En remontant l’histoire, on apprend que Sapiens affronta les premières méga-sécheresses de l'histoire de l'humanité, que la civilisation romaine fut emportée par un changement climatique majeur, et que les Vikings s'installèrent, à la faveur d'un optimum médiéval pendant quelques centaines d'années, au Groenland – qui fut un jour « vert ».
D’après l’auteur, dont certaines thèses ont été critiquées par des membres du GIEC, chaque crise climatique peut contraindre l’Homme à une forme de résilience potentiellement féconde. Les bouleversements climatiques joueraient ainsi un rôle moteur dans l’histoire de l’humanité.
L’auteur
Olivier Postel-Vinay (promo 73) a longtemps été journaliste, notamment au magazine scientifique La Recherche, et à Libération. Il est également fondateur du magazine Books. Essayiste controversé, il a publié des ouvrages polémiques sur le changement climatique.
Sapiens et le climat, une histoire bien chahutée, Presses de la Cité, 352 pages, 21€
Souriez, vous êtes filmés ! Plaidoyer pour une surveillance d’État
Faut-il nécessairement voir dans l'accélération des avancées technologiques et de la vidéosurveillance un échec pour la démocratie et l’humanité ? Robin Rivaton pense que non.
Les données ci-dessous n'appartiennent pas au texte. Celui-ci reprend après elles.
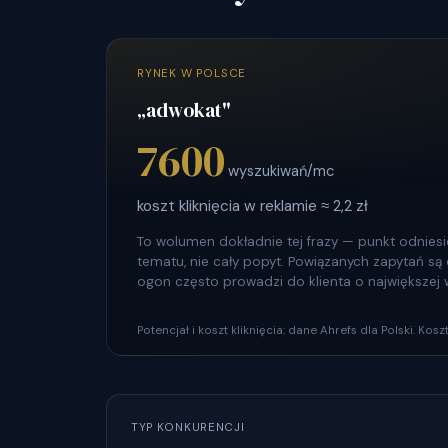
RYNEK W POLSCE
„adwokat"
7600
wyszukiwań/mc
koszt kliknięcia w reklamie ≈ 2,2 zł
To wolumen dokładnie tej frazy — punkt odniesie
tematu, nie cały popyt. Powiązanych zapytań są dz
ogon często prowadzi do klienta o największej 
Potencjał i koszt kliknięcia: dane Ahrefs dla Polski. Ko
TYP KONKURENCJI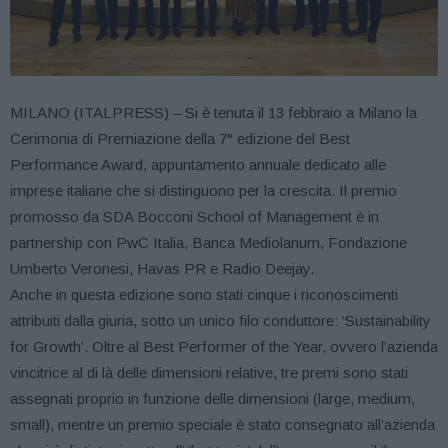
MILANO (ITALPRESS) – Si è tenuta il 13 febbraio a Milano la
Cerimonia di Premiazione della 7° edizione del Best
Performance Award, appuntamento annuale dedicato alle
imprese italiane che si distinguono per la crescita. Il premio
promosso da SDA Bocconi School of Management è in
partnership con PwC Italia, Banca Mediolanum, Fondazione
Umberto Veronesi, Havas PR e Radio Deejay.
Anche in questa edizione sono stati cinque i riconoscimenti
attribuiti dalla giuria, sotto un unico filo conduttore: ‘Sustainability
for Growth’. Oltre al Best Performer of the Year, ovvero l’azienda
vincitrice al di là delle dimensioni relative, tre premi sono stati
assegnati proprio in funzione delle dimensioni (large, medium,
small), mentre un premio speciale è stato consegnato all’azienda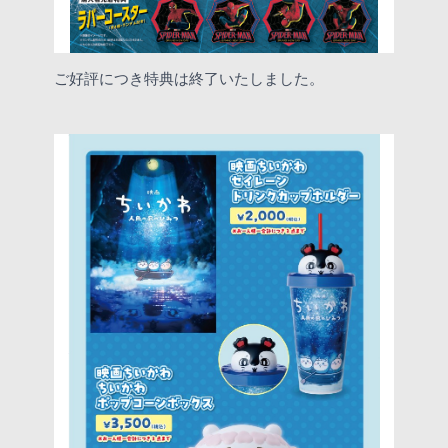
ご好評につき特典は終了いたしました。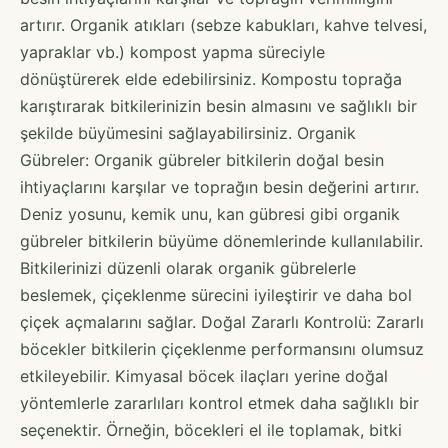
artırır. Organik atıkları (sebze kabukları, kahve telvesi,
yapraklar vb.) kompost yapma süreciyle
dönüştürerek elde edebilirsiniz. Kompostu toprağa
karıştırarak bitkilerinizin besin almasını ve sağlıklı bir
şekilde büyümesini sağlayabilirsiniz. Organik
Gübreler: Organik gübreler bitkilerin doğal besin
ihtiyaçlarını karşılar ve toprağın besin değerini artırır.
Deniz yosunu, kemik unu, kan gübresi gibi organik
gübreler bitkilerin büyüme dönemlerinde kullanılabilir.
Bitkilerinizi düzenli olarak organik gübrelerle
beslemek, çiçeklenme sürecini iyileştirir ve daha bol
çiçek açmalarını sağlar. Doğal Zararlı Kontrolü: Zararlı
böcekler bitkilerin çiçeklenme performansını olumsuz
etkileyebilir. Kimyasal böcek ilaçları yerine doğal
yöntemlerle zararlıları kontrol etmek daha sağlıklı bir
seçenektir. Örneğin, böcekleri el ile toplamak, bitki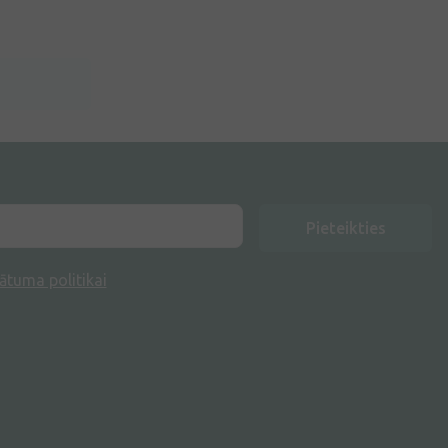
Pieteikties
ātuma politikai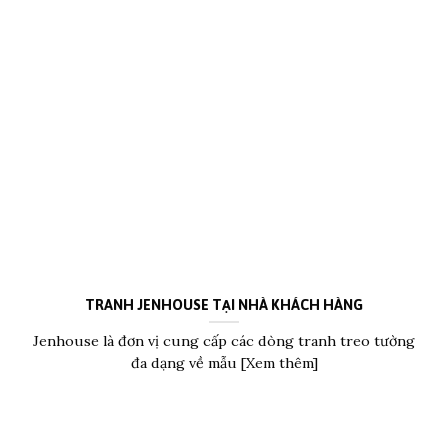
TRANH JENHOUSE TẠI NHÀ KHÁCH HÀNG
Jenhouse là đơn vị cung cấp các dòng tranh treo tường
đa dạng về mẫu [Xem thêm]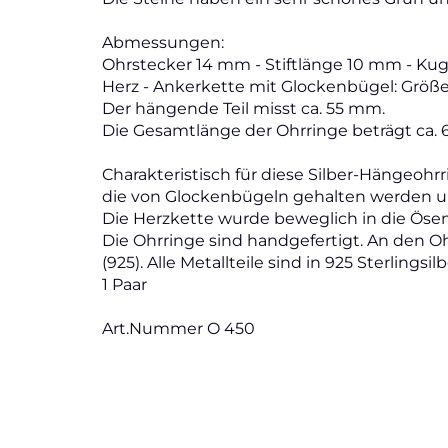
Abmessungen:
Ohrstecker 14 mm - Stiftlänge 10 mm - Kug
Herz - Ankerkette mit Glockenbügel: Größe 
Der hängende Teil misst ca. 55 mm.
Die Gesamtlänge der Ohrringe beträgt ca.
Charakteristisch für diese Silber-Hängeohr
die von Glockenbügeln gehalten werden u
Die Herzkette wurde beweglich in die Öse
Die Ohrringe sind handgefertigt. An den O
(925). Alle Metallteile sind in 925 Sterlingsi
1 Paar
Art.Nummer O 450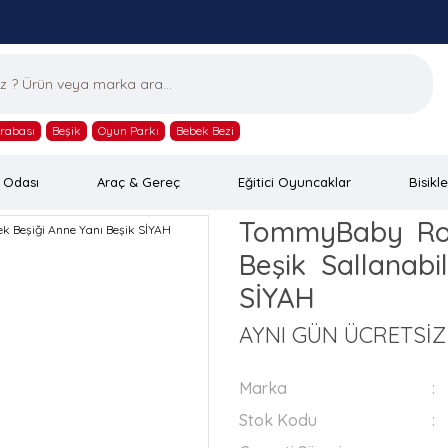
rabası
Beşik
Oyun Parkı
Bebek Bezi
 Odası
Araç & Gereç
Eğitici Oyuncaklar
Bisikle
TommyBaby Roy
Beşik Sallanabi
SİYAH
AYNI GÜN ÜCRETSİ
Marka
Stok Kodu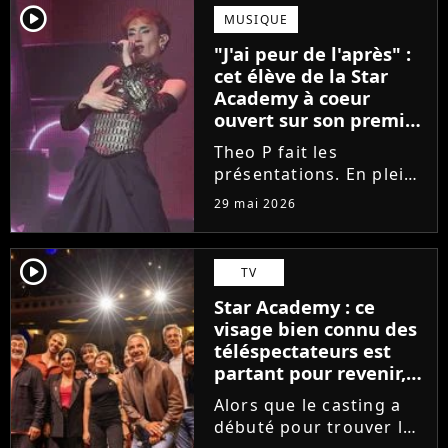
scénique de l'émission,
player2
MUSIQUE
Marlène Schaff ne
"J'ai peur de l'après" :
rempilera pas à la table
cet élève de la Star
des professeurs...
Academy à coeur
ouvert sur son premier
single intime
Theo P fait les
présentations. En pleine
tournée, l'élève de la
29 mai 2026
Star Academy dévoile
son tout premier single.
Avec Garçon solide, le
player2
TV
chanteur livre une
Star Academy : ce
facette plus fragile de
visage bien connu des
sa personnalité....
téléspectateurs est
partant pour revenir,
sauf que la place est
Alors que le casting a
déjà prise
débuté pour trouver les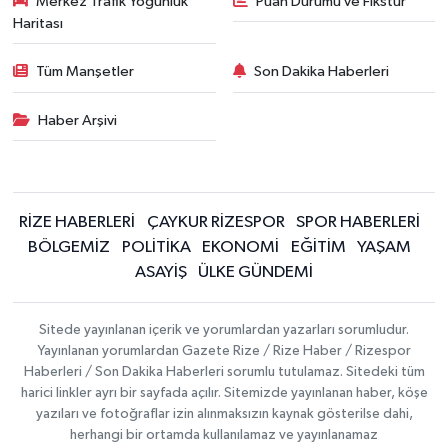
Merkez Trafik Yoğunluk
Puan Durumu ve Fikstür
Haritası
Tüm Manşetler
Son Dakika Haberleri
Haber Arşivi
RİZE HABERLERİ
ÇAYKUR RİZESPOR
SPOR HABERLERİ
BÖLGEMİZ
POLİTİKA
EKONOMİ
EĞİTİM
YAŞAM
ASAYİŞ
ÜLKE GÜNDEMİ
Sitede yayınlanan içerik ve yorumlardan yazarları sorumludur.
Yayınlanan yorumlardan Gazete Rize / Rize Haber / Rizespor
Haberleri / Son Dakika Haberleri sorumlu tutulamaz. Sitedeki tüm
harici linkler ayrı bir sayfada açılır. Sitemizde yayınlanan haber, köşe
yazıları ve fotoğraflar izin alınmaksızın kaynak gösterilse dahi,
herhangi bir ortamda kullanılamaz ve yayınlanamaz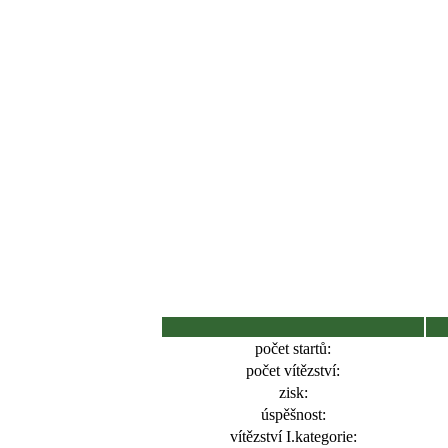
počet startů:
počet vítězství:
zisk:
úspěšnost:
vítězství I.kategorie: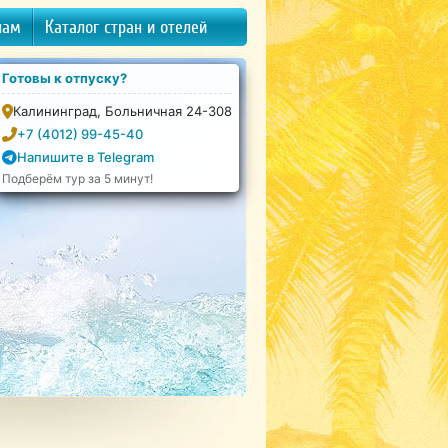
нам
Каталог стран и отелей
Готовы к отпуску?
Калининград, Больничная 24-308
+7 (4012) 99-45-40
Напишите в Telegram
Подберём тур за 5 минут!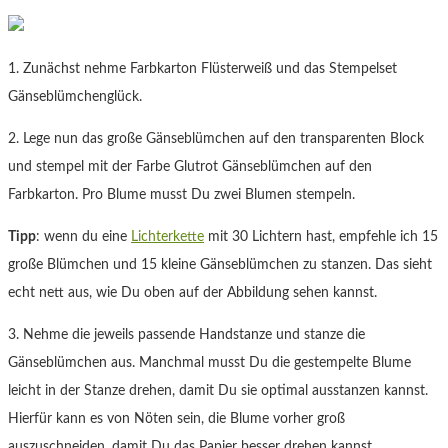
1. Zunächst nehme Farbkarton Flüsterweiß und das Stempelset
Gänseblümchenglück.
2. Lege nun das große Gänseblümchen auf den transparenten Block
und stempel mit der Farbe Glutrot Gänseblümchen auf den
Farbkarton. Pro Blume musst Du zwei Blumen stempeln.
Tipp
: wenn du eine
Lichterkette
mit 30 Lichtern hast, empfehle ich 15
große Blümchen und 15 kleine Gänseblümchen zu stanzen. Das sieht
echt nett aus, wie Du oben auf der Abbildung sehen kannst.
3. Nehme die jeweils passende Handstanze und stanze die
Gänseblümchen aus. Manchmal musst Du die gestempelte Blume
leicht in der Stanze drehen, damit Du sie optimal ausstanzen kannst.
Hierfür kann es von Nöten sein, die Blume vorher groß
auszuschneiden, damit Du das Papier besser drehen kannst.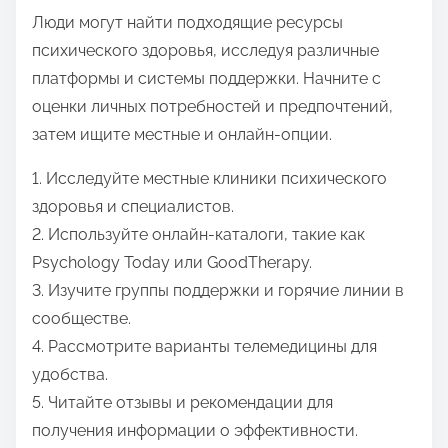
Люди могут найти подходящие ресурсы
психического здоровья, исследуя различные
платформы и системы поддержки. Начните с
оценки личных потребностей и предпочтений,
затем ищите местные и онлайн-опции.
1. Исследуйте местные клиники психического
здоровья и специалистов.
2. Используйте онлайн-каталоги, такие как
Psychology Today или GoodTherapy.
3. Изучите группы поддержки и горячие линии в
сообществе.
4. Рассмотрите варианты телемедицины для
удобства.
5. Читайте отзывы и рекомендации для
получения информации о эффективности.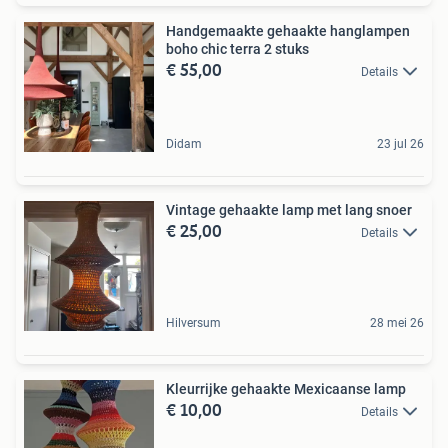
Handgemaakte gehaakte hanglampen
boho chic terra 2 stuks
€ 55,00
Details
Didam
23 jul 26
Vintage gehaakte lamp met lang snoer
€ 25,00
Details
Hilversum
28 mei 26
Kleurrijke gehaakte Mexicaanse lamp
€ 10,00
Details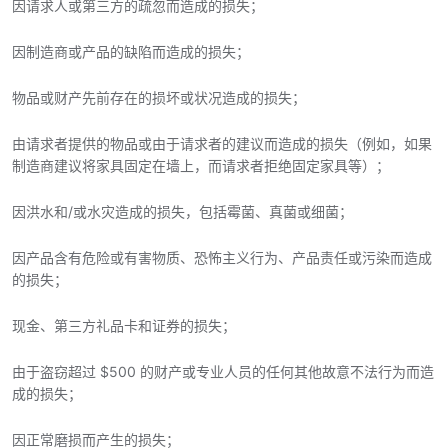
因请求人或第三方的疏忽而造成的损失；
因制造商或产品的缺陷而造成的损失；
物品或财产先前存在的损坏或状况造成的损失；
由请求者提供的物品或由于请求者的建议而造成的损失（例如，如果
制造商建议将家具固定在墙上，而请求者拒绝固定家具等）；
因洪水和/或水灾造成的损失，包括霉菌、真菌或细菌；
因产品含有危险或有害物质、恐怖主义行为、产品责任或污染而造成
的损失；
现金、第三方礼品卡和证券的损失；
由于盗窃超过 $500 的财产或专业人员的任何其他故意不法行为而造
成的损失；
因正常磨损而产生的损失；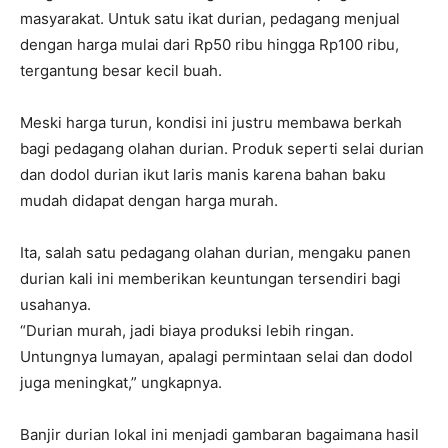
masyarakat. Untuk satu ikat durian, pedagang menjual
dengan harga mulai dari Rp50 ribu hingga Rp100 ribu,
tergantung besar kecil buah.
Meski harga turun, kondisi ini justru membawa berkah
bagi pedagang olahan durian. Produk seperti selai durian
dan dodol durian ikut laris manis karena bahan baku
mudah didapat dengan harga murah.
Ita, salah satu pedagang olahan durian, mengaku panen
durian kali ini memberikan keuntungan tersendiri bagi
usahanya.
“Durian murah, jadi biaya produksi lebih ringan.
Untungnya lumayan, apalagi permintaan selai dan dodol
juga meningkat,” ungkapnya.
Banjir durian lokal ini menjadi gambaran bagaimana hasil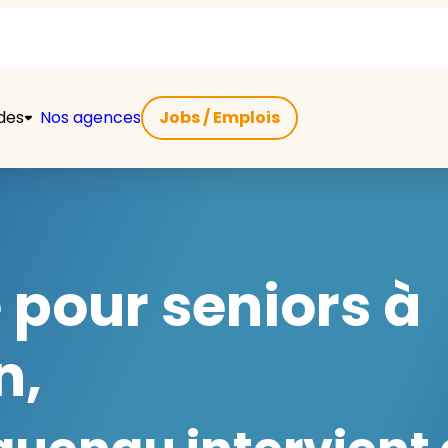
ides
Nos agences
Jobs / Emplois
 pour seniors à
n,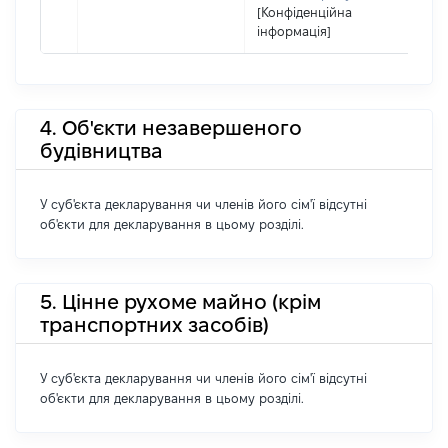
[Конфіденційна
інформація]
4. Об'єкти незавершеного
будівництва
У суб'єкта декларування чи членів його сім'ї відсутні
об'єкти для декларування в цьому розділі.
5. Цінне рухоме майно (крім
транспортних засобів)
У суб'єкта декларування чи членів його сім'ї відсутні
об'єкти для декларування в цьому розділі.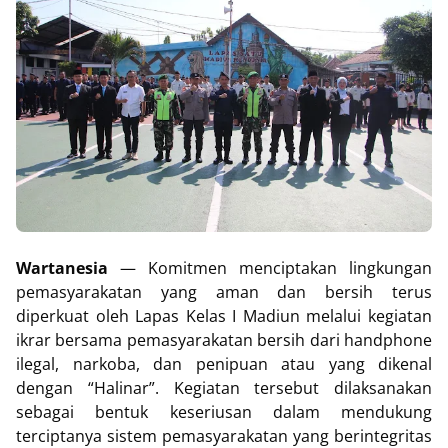
Wartanesia
— Komitmen menciptakan lingkungan
pemasyarakatan yang aman dan bersih terus
diperkuat oleh Lapas Kelas I Madiun melalui kegiatan
ikrar bersama pemasyarakatan bersih dari handphone
ilegal, narkoba, dan penipuan atau yang dikenal
dengan “Halinar”. Kegiatan tersebut dilaksanakan
sebagai bentuk keseriusan dalam mendukung
terciptanya sistem pemasyarakatan yang berintegritas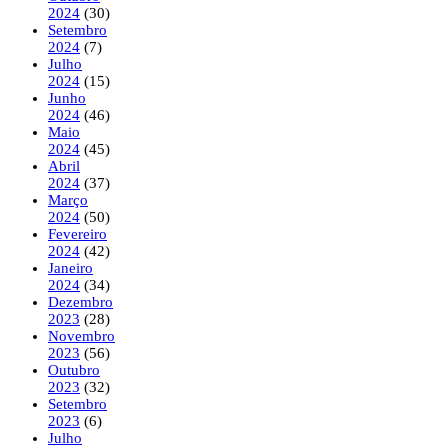
2024
(30)
Setembro
2024
(7)
Julho
2024
(15)
Junho
2024
(46)
Maio
2024
(45)
Abril
2024
(37)
Março
2024
(50)
Fevereiro
2024
(42)
Janeiro
2024
(34)
Dezembro
2023
(28)
Novembro
2023
(56)
Outubro
2023
(32)
Setembro
2023
(6)
Julho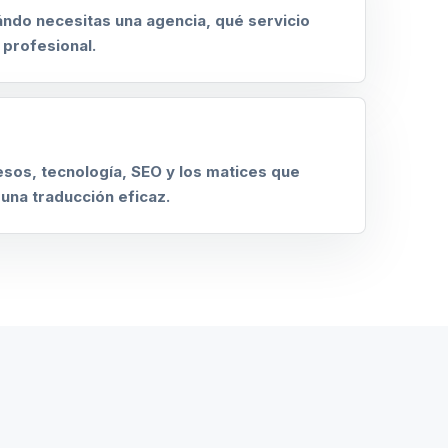
ndo necesitas una agencia, qué servicio
 profesional.
sos, tecnología, SEO y los matices que
una traducción eficaz.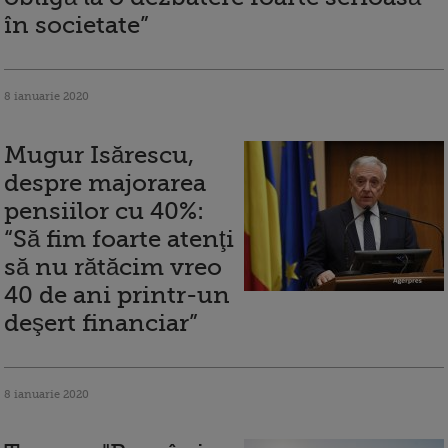
în societate”
8 ianuarie 2020
Mugur Isărescu,
despre majorarea
pensiilor cu 40%:
“Să fim foarte atenţi
să nu rătăcim vreo
40 de ani printr-un
deşert financiar”
8 ianuarie 2020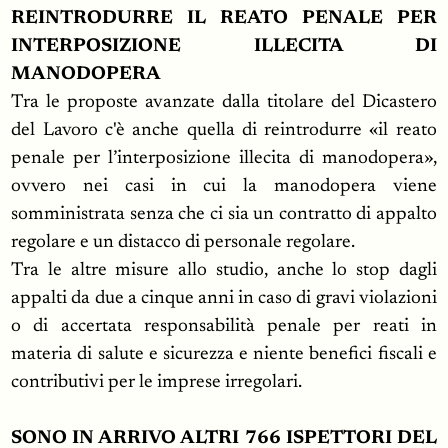
REINTRODURRE IL REATO PENALE PER
INTERPOSIZIONE ILLECITA DI
MANODOPERA
Tra le proposte avanzate dalla titolare del Dicastero
del Lavoro c'è anche quella di reintrodurre «il reato
penale per l’interposizione illecita di manodopera»,
ovvero nei casi in cui la manodopera viene
somministrata senza che ci sia un contratto di appalto
regolare e un distacco di personale regolare.
Tra le altre misure allo studio, anche lo stop dagli
appalti da due a cinque anni in caso di gravi violazioni
o di accertata responsabilità penale per reati in
materia di salute e sicurezza e niente benefici fiscali e
contributivi per le imprese irregolari.
SONO IN ARRIVO ALTRI 766 ISPETTORI DEL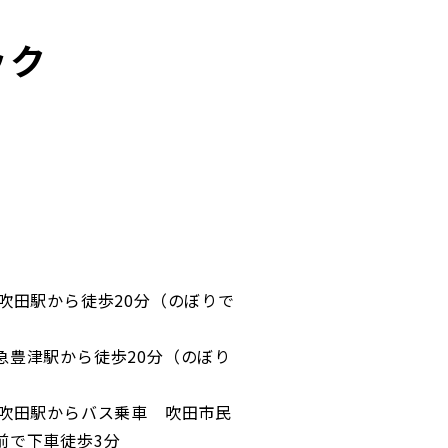
ック
R吹田駅から徒歩20分（のぼりで
豊津駅から徒歩20分（のぼり
）
吹田駅からバス乗車 吹田市民
前で下車徒歩3分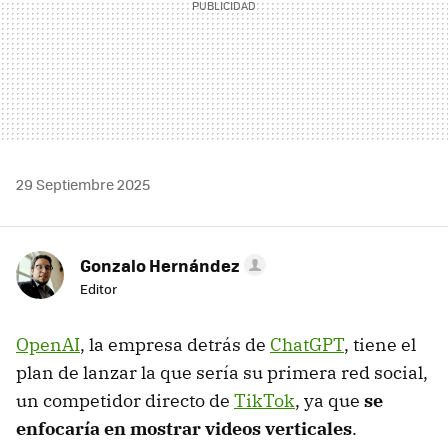
29 Septiembre 2025
Gonzalo Hernández
Editor
OpenAI
, la empresa detrás de
ChatGPT
, tiene el
plan de lanzar la que sería su primera red social,
un competidor directo de
TikTok
, ya que
se
enfocaría en mostrar videos verticales
.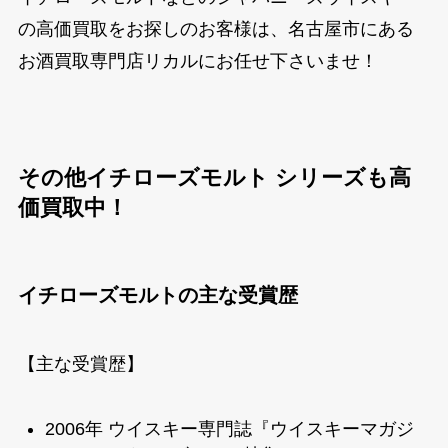
の高価買取をお探しのお客様は、名古屋市にある
お酒買取専門店リカルにお任せ下さいませ！
その他イチローズモルト シリーズも高
価買取中！
イチローズモルトの主な受賞歴
【主な受賞歴】
2006年 ウイスキー専門誌『ウイスキーマガジ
Dans cet essai, Robin Rivaton prend le pari d’une approche pragmatique sur la technologie : celle-ci s’impose et va, de toute évidence, continuer à s’imposer à nous, sans que ni les individus ni les États ne puissent empêcher le processus. « L’homme était jadis un loup pour l’homme. Il sera bientôt une loupe pour ses semblables », écrit-il.
Or, selon lui, il est possible de se servir de ces progrès pour faire avancer l’humanité, dans tous les domaines : écologie, justice, criminalité… Des villes plus propres, des incivilités qui baissent, des tribunaux désengorgés : voilà les potentialités, entre autres, qu’offrent la technologie et la vidéosurveillance utilisées à bon escient.
L’auteur
Robin Rivaton (promo 11) est un entrepreneur, essayiste libéral et membre du Conseil scientifique de la Fondapol. Il a notamment publié L’immobilier demain : la Real Estech, des rentiers aux entrepreneurs.
Souriez, vous êtes filmés ! Plaidoyer pour une surveillance d’État, l’Observatoire, 207 pages, 20€
Insurrection
Insurrection est un roman au croisement de l’amour et de la politique. Adèle Gautier, une étudiante en droit à Paris, militante féministe, décide de s’engager dans la campagne municipale du 8ème arrondissement de Paris. Elle tombe alors amoureuse du candidat adverse, le jeune et magnétique Guillaume Leroy. Le livre nous plonge dans cette relation secrète et singulière qui se noue, au fur et à mesure des intrigues politiques et des rebondissements électoraux.
Ce roman d’amour, de psychologie et de politique nous invite ainsi à réfléchir sur le sens de nos engagements, la frontière entre vie privée et publique, nous renvoyant à cette question profonde : l’amour transcende-t-il les convictions personnelles ? En arrière-fond de l’ouvrage, le théâtre politique expose le lecteur aux coulisses du pouvoir.
Le dilemme d’Adèle Gautier, entre son histoire d’amour, ses convictions humanistes et ses ambitions personnelles, raconte une tension universelle entre le cerveau et le cœur. Une tension d’autant plus intéressante à explorer à l’heure des sociétés ultra polarisées.
L’auteur
Anthony Samama (promo 16) est adjoint au maire du 15ème arrondissement de Paris, chargé de la tranquillité publique, de la prévention et de la police municipale. Insurrection est son premier roman.